* [Collected data]:
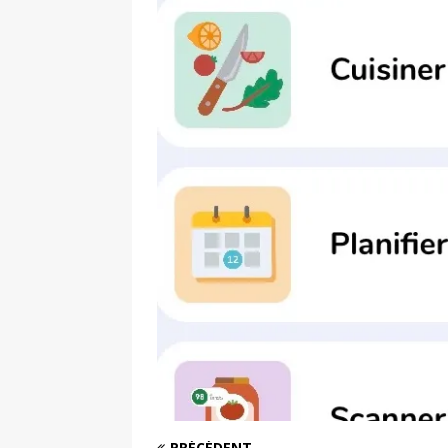
PRÉCÉDENT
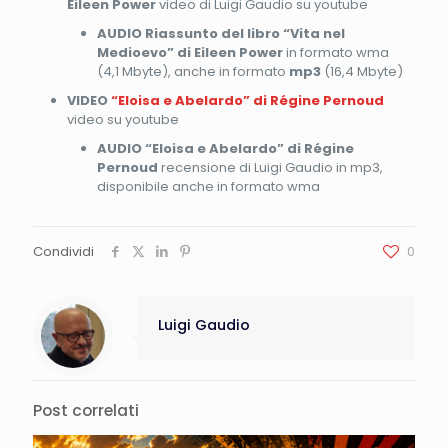
Eileen Power
video di Luigi Gaudio su youtube
AUDIO Riassunto del libro “Vita nel
Medioevo” di Eileen Power
in formato wma
(4,1 Mbyte), anche in formato
mp3
(16,4 Mbyte)
VIDEO
“Eloisa e Abelardo” di Régine Pernoud
video su youtube
AUDIO
“Eloisa e Abelardo” di Régine
Pernoud
recensione di Luigi Gaudio in mp3,
disponibile anche in formato wma
Condividi
0
Luigi Gaudio
Post correlati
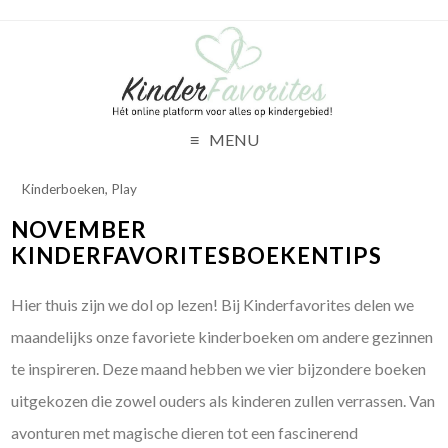
MENU
Kinderboeken
,
Play
NOVEMBER
KINDERFAVORITESBOEKENTIPS
Hier thuis zijn we dol op lezen! Bij Kinderfavorites delen we
maandelijks onze favoriete kinderboeken om andere gezinnen
te inspireren. Deze maand hebben we vier bijzondere boeken
uitgekozen die zowel ouders als kinderen zullen verrassen. Van
avonturen met magische dieren tot een fascinerend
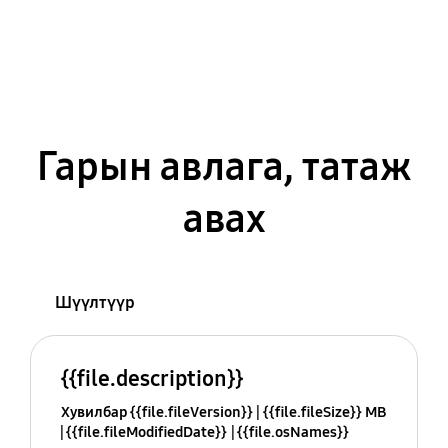
Гарын авлага, татаж
авах
Шүүлтүүр
{{file.description}}
Хувилбар {{file.fileVersion}}
{{file.fileSize}} MB
{{file.fileModifiedDate}}
{{file.osNames}}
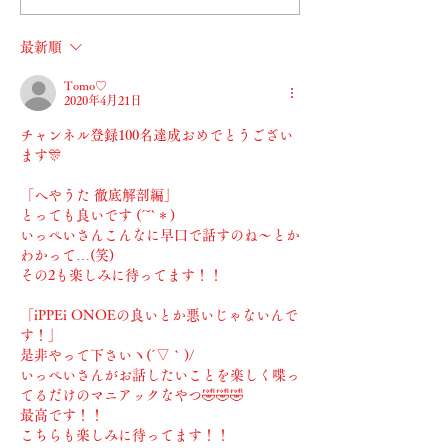
最新順
Tomo♡
2020年4月21日
チャンネル登録100名達成おめでとうござい
ます🎊
「へやうた 徹底解剖編」
とっても良いです (´˘`＊)
いっぺいさんこんなに早口で話すのね〜とか
わかって…(笑)
その2も楽しみに待ってます！！
「iPPEi ONOEの良いとか悪いじゃないんで
す！」
是非やって下さいヽ(´▽｀)/
いっぺいさんがお話したいことを楽しく喋っ
てるだけのマニアックなやつ🤣🤣🤣
最高です！！
こちらも楽しみに待ってます！！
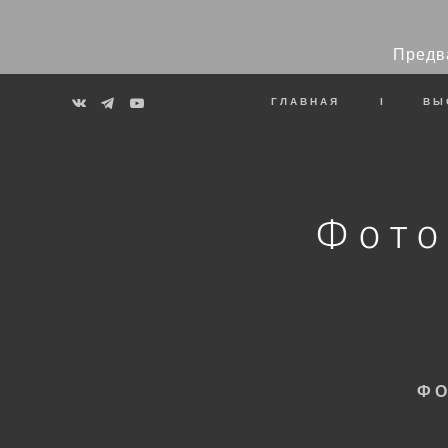
Предв
ГЛАВНАЯ
I
ВЫ
Фото
ФО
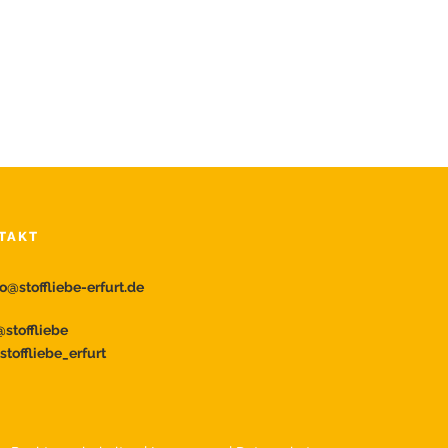
TAKT
fo@stoffliebe-erfurt.de
stoffliebe
toffliebe_erfurt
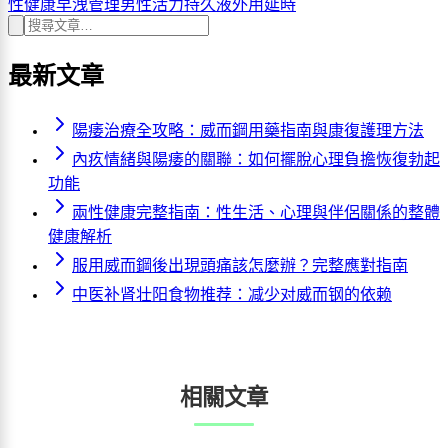
性健康
早洩管理
男性活力
持久液
外用延時
最新文章
陽痿治療全攻略：威而鋼用藥指南與康復護理方法
內疚情緒與陽痿的關聯：如何擺脫心理負擔恢復勃起
功能
兩性健康完整指南：性生活、心理與伴侶關係的整體
健康解析
服用威而鋼後出現頭痛該怎麼辦？完整應對指南
中医补肾壮阳食物推荐：减少对威而钢的依赖
相關文章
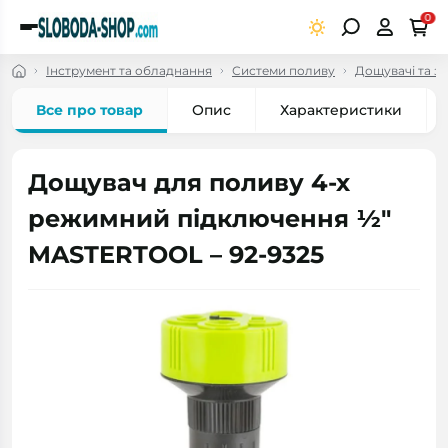
0
Інструмент та обладнання
Системи поливу
Дощувачі та з
Все про товар
Опис
Характеристики
Дощувач для поливу 4-х
режимний підключення ½"
MASTERTOOL – 92-9325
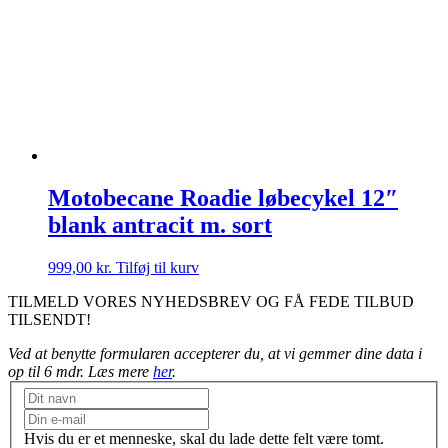
var:
er:
999,00 kr..
599,00 kr..
Motobecane Roadie løbecykel 12″
blank antracit m. sort
999,00
kr.
Tilføj til kurv
TILMELD VORES NYHEDSBREV OG FÅ FEDE TILBUD
TILSENDT!
Ved at benytte formularen accepterer du, at vi gemmer dine data i
op til 6 mdr. Læs mere
her
.
Nyhedsbrev
Hvis du er et menneske, skal du lade dette felt være tomt.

* [What is required]:
A word-for-word copy of the entries is needed, with no pictures in it.

* [Final answer]:
PRÉCÉDENT
Eileen Power
video di Luigi Gaudio su youtube
AUDIO Riassunto del libro “Vita nel
Medioevo” di Eileen Power
in formato wma
(4,1 Mbyte), anche in formato
mp3
(16,4 Mbyte)
VIDEO
“Eloisa e Abelardo” di Régine Pernoud
video su youtube
AUDIO
“Eloisa e Abelardo” di Régine
Pernoud
recensione di Luigi Gaudio in mp3,
disponibile anche in formato wma
Condividi
0
Luigi Gaudio
Post correlati
MENU
Kinderboeken
,
Play
NOVEMBER
KINDERFAVORITESBOEKENTIPS
Hier thuis zijn we dol op lezen! Bij Kinderfavorites delen we
maandelijks onze favoriete kinderboeken om andere gezinnen
te inspireren. Deze maand hebben we vier bijzondere boeken
uitgekozen die zowel ouders als kinderen zullen verrassen. Van
avonturen met magische dieren tot een fascinerend
Гарын авлага, татаж
авах
Шүүлтүүр
{{file.description}}
Хувилбар {{file.fileVersion}}
{{file.fileSize}} MB
{{file.fileModifiedDate}}
{{file.osNames}}
最新順
Tomo♡
2020年4月21日
チャンネル登録100名達成おめでとうござい
ます🎊
「へやうた 徹底解剖編」
とっても良いです (´˘`＊)
いっぺいさんこんなに早口で話すのね〜とか
わかって…(笑)
その2も楽しみに待ってます！！
「iPPEi ONOEの良いとか悪いじゃないんで
す！」
是非やって下さいヽ(´▽｀)/
いっぺいさんがお話したいことを楽しく喋っ
てるだけのマニアックなやつ🤣🤣🤣
最高です！！
こちらも楽しみに待ってます！！
Предв
ГЛАВНАЯ
I
ВЫ
Фото
ФО
TAKT
fo@stoffliebe-erfurt.de
stoffliebe
toffliebe_erfurt
性健康
早洩管理
男性活力
持久液
外用延時
最新文章
陽痿治療全攻略：威而鋼用藥指南與康復護理方法
內疚情緒與陽痿的關聯：如何擺脫心理負擔恢復勃起
功能
兩性健康完整指南：性生活、心理與伴侶關係的整體
健康解析
服用威而鋼後出現頭痛該怎麼辦？完整應對指南
中医补肾壮阳食物推荐：减少对威而钢的依赖
相關文章
0
Інструмент та обладнання
Системи поливу
Дощувачі та з
Все про товар
Опис
Характеристики
Дощувач для поливу 4-х
режимний підключення ½"
MASTERTOOL – 92-9325
var:
er:
999,00 kr..
599,00 kr..
Motobecane Roadie løbecykel 12″
blank antracit m. sort
999,00
kr.
Tilføj til kurv
TILMELD VORES NYHEDSBREV OG FÅ FEDE TILBUD
TILSENDT!
Ved at benytte formularen accepterer du, at vi gemmer dine data i
op til 6 mdr. Læs mere
her
.
Nyhedsbrev
Hvis du er et menneske, skal du lade dette felt være tomt.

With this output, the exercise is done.